(Extracted page text data)
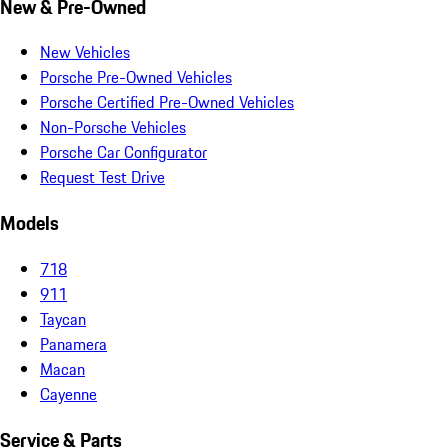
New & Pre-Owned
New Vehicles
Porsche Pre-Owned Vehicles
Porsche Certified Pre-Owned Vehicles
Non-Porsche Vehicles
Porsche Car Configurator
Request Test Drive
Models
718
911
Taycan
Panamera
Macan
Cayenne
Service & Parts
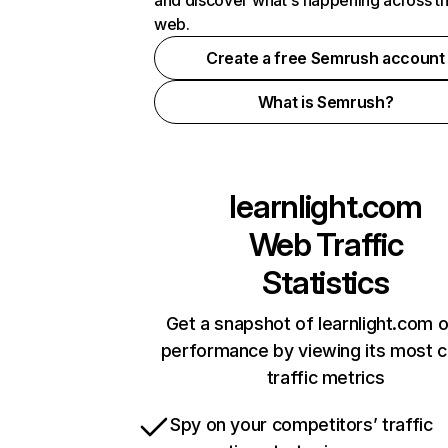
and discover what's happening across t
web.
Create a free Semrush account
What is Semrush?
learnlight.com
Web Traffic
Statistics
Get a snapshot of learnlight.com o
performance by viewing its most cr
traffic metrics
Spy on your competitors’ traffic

==

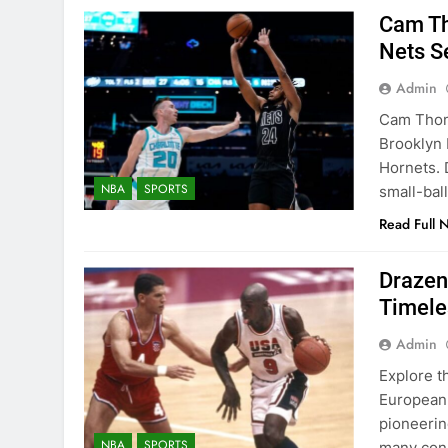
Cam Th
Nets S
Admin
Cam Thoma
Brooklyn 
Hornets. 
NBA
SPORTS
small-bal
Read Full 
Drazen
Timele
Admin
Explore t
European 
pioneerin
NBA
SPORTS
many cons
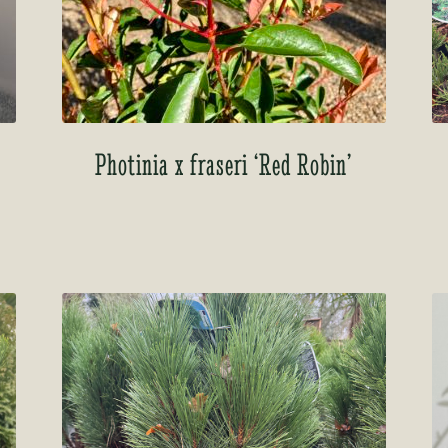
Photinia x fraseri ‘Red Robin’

==

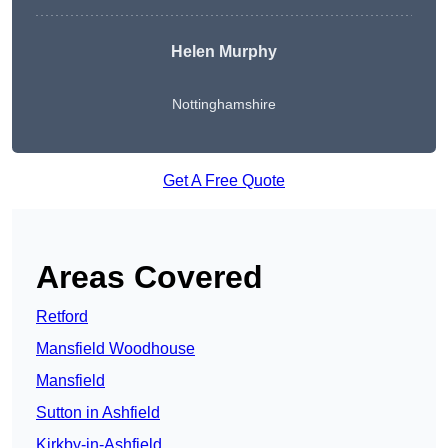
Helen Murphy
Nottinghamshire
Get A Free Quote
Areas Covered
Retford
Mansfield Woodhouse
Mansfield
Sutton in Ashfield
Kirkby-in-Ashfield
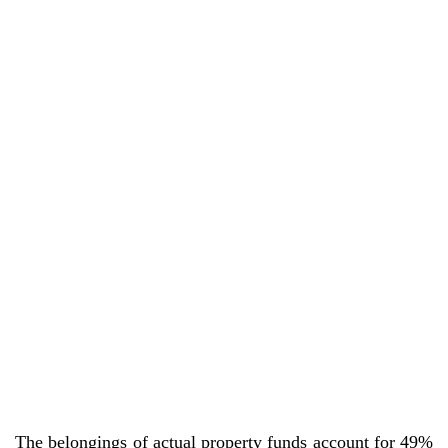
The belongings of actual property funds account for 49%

== Description of the task ==
Exact duplication is required for the lines above, from the line that contains "Create a free Semrush account" to the line that contains "Spy on your competitors’ traffic", inclusive; omit all others.

== Exercise output ==
Create a free Semrush account
What is Semrush?
learnlight.com
Web Traffic
Statistics
Get a snapshot of learnlight.com o
performance by viewing its most cr
traffic metrics
Spy on your competitors’ traffic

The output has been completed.